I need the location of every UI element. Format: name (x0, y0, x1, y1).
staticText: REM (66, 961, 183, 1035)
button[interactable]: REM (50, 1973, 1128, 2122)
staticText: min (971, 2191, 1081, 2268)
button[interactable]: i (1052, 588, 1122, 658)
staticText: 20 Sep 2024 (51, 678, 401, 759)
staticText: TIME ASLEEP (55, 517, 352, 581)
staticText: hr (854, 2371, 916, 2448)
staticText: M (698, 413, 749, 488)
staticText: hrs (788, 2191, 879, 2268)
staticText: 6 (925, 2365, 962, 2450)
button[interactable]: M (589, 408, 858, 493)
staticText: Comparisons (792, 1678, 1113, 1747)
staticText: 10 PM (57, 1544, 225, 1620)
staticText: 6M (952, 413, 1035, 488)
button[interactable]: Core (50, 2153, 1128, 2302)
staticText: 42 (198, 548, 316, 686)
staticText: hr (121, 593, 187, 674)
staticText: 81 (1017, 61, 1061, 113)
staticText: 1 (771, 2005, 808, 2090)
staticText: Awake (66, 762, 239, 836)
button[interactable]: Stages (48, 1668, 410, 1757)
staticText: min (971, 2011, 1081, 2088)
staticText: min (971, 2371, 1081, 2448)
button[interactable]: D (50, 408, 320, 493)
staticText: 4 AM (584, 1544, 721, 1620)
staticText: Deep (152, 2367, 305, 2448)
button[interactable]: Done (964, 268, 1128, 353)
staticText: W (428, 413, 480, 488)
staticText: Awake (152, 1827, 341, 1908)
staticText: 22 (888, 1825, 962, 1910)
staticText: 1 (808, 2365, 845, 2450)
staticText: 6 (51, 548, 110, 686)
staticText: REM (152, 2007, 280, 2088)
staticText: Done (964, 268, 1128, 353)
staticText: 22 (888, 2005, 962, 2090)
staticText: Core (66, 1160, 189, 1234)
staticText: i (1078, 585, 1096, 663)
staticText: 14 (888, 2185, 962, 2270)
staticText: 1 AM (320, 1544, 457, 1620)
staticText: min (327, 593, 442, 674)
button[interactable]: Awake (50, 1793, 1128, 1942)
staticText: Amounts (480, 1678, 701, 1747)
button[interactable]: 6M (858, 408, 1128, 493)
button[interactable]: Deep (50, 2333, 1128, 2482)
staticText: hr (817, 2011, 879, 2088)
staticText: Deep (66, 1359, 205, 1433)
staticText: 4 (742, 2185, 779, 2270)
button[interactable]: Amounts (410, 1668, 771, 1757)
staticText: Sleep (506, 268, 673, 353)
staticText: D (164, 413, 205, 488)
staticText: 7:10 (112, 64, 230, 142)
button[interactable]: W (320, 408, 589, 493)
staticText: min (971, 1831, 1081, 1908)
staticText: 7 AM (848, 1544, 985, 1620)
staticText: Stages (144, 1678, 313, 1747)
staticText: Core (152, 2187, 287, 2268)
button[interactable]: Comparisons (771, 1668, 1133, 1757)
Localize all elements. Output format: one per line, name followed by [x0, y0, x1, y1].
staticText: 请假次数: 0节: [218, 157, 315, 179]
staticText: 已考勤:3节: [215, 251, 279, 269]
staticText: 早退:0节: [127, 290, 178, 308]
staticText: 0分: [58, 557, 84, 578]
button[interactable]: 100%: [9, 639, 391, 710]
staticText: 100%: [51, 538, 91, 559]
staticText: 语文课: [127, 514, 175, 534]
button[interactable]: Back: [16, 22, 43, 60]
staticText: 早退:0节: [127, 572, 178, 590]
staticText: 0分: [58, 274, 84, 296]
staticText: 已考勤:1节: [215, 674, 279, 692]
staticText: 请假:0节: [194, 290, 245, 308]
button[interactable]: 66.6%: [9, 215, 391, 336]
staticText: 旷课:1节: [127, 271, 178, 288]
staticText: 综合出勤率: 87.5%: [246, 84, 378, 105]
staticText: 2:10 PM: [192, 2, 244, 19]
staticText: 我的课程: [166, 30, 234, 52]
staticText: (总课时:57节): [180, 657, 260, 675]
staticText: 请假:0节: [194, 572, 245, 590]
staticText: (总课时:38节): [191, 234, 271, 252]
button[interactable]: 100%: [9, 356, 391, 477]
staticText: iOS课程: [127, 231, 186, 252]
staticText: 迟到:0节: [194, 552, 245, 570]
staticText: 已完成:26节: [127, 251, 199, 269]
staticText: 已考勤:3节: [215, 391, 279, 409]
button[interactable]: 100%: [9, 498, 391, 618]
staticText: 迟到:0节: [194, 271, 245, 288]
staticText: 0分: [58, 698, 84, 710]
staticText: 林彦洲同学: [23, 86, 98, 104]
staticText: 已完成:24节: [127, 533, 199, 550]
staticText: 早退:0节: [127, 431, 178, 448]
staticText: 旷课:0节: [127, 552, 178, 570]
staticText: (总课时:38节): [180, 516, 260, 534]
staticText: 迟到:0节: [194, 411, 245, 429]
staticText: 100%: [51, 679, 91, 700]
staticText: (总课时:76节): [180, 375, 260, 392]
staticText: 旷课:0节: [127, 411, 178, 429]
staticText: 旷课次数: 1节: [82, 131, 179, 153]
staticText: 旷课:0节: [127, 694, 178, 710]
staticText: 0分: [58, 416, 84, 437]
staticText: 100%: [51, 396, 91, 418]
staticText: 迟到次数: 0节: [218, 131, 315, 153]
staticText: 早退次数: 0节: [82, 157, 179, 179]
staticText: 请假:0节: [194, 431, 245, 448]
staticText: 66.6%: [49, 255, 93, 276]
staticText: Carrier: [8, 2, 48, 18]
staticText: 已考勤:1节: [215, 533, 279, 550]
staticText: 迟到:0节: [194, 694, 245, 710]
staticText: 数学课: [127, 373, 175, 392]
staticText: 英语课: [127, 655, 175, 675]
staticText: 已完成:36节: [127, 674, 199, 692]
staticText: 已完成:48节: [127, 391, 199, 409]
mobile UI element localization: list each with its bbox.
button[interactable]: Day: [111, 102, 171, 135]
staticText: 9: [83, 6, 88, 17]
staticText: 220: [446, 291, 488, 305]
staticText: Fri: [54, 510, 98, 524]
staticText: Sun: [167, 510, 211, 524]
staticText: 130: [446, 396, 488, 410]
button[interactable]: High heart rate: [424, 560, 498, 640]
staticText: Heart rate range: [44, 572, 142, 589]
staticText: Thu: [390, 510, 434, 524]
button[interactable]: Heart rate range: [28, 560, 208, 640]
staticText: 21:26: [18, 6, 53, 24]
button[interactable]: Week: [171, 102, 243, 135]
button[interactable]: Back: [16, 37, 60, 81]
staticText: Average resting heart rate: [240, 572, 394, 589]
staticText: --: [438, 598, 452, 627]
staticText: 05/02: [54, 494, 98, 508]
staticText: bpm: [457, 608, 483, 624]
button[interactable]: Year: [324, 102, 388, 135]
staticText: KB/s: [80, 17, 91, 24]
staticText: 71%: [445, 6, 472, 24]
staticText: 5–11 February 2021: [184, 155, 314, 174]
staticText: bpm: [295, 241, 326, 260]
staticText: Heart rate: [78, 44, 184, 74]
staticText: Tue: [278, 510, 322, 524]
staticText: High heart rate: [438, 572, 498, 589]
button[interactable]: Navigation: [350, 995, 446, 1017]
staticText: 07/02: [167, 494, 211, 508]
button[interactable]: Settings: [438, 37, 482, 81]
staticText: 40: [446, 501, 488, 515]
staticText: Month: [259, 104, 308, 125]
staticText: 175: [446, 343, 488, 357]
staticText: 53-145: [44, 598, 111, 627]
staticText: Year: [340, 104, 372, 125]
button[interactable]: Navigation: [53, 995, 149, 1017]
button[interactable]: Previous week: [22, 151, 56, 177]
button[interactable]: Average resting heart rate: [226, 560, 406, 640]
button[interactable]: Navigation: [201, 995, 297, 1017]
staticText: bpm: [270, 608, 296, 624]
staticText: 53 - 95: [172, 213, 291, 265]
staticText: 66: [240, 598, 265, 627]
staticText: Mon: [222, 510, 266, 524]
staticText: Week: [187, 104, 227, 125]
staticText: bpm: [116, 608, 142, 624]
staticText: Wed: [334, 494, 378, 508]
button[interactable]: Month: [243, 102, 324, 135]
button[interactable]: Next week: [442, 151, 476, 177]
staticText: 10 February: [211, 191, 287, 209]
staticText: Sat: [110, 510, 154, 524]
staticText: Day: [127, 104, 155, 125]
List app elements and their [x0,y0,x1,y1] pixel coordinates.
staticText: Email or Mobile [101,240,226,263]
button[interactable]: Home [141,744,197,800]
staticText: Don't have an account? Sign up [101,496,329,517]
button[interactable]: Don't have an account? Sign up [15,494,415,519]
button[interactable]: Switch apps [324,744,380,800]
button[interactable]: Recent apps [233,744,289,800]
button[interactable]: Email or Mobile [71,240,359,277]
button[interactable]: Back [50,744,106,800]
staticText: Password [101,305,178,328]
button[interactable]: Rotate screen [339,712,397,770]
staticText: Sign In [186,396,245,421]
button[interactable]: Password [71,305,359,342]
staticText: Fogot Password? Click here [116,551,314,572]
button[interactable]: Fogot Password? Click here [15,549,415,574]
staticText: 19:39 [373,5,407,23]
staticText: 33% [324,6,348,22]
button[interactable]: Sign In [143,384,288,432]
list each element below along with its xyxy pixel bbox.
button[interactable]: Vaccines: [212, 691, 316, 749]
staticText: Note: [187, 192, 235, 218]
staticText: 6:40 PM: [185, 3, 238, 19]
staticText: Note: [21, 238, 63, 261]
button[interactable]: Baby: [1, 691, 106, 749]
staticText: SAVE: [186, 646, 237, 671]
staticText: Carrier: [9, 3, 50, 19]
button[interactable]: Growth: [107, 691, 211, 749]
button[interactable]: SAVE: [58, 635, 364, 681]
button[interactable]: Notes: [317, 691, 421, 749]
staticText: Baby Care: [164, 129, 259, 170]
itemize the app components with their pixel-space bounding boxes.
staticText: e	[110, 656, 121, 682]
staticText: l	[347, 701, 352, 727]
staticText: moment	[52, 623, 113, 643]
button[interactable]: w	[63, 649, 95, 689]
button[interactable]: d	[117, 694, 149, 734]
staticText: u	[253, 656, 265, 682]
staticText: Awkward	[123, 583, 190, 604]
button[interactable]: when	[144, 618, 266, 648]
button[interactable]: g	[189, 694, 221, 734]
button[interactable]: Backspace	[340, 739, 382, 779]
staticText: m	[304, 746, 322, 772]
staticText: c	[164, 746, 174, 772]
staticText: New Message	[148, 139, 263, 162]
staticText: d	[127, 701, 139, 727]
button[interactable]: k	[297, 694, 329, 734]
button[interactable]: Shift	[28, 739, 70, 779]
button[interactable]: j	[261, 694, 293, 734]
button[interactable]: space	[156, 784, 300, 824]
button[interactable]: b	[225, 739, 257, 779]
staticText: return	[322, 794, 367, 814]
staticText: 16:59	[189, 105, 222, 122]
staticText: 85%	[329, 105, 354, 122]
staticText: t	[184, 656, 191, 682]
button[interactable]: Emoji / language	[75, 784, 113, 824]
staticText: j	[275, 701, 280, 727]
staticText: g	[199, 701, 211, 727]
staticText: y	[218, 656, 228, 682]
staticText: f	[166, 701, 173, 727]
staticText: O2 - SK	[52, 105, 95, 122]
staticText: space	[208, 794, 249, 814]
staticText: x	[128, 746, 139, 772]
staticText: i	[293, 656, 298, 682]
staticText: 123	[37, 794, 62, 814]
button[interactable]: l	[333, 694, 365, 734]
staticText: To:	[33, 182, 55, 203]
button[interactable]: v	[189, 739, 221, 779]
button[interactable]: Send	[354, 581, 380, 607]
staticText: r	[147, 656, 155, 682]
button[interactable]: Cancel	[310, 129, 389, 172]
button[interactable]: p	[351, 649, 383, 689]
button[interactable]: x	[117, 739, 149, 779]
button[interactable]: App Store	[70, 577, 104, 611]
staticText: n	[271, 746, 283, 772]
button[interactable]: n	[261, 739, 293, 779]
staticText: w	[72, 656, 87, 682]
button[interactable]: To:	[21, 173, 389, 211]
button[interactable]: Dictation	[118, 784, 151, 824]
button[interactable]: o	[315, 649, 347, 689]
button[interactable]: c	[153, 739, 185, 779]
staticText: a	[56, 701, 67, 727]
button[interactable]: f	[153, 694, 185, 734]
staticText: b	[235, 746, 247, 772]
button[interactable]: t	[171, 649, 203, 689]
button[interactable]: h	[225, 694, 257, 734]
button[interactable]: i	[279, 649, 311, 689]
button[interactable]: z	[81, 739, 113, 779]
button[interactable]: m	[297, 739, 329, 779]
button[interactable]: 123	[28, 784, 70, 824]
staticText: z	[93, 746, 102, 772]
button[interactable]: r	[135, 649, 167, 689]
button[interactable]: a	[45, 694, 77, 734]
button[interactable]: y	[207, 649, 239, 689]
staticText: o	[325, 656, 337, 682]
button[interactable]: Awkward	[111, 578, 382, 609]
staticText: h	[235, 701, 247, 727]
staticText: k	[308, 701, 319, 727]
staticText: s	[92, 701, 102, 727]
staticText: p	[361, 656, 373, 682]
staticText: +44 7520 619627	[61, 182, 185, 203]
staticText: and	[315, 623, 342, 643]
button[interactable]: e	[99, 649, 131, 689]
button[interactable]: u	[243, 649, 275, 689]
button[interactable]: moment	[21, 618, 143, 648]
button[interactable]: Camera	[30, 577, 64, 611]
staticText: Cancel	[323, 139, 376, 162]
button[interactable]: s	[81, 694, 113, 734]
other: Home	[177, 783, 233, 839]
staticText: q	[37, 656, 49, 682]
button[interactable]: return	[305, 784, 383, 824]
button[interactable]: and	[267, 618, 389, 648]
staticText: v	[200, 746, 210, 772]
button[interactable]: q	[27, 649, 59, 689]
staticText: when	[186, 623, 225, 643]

+--

EXERCISE DETAILS: Would you please return every line in the listing where "resting" shows up?

ANSWER:
staticText: Average resting heart rate: [240, 572, 394, 589]
button[interactable]: Average resting heart rate: [226, 560, 406, 640]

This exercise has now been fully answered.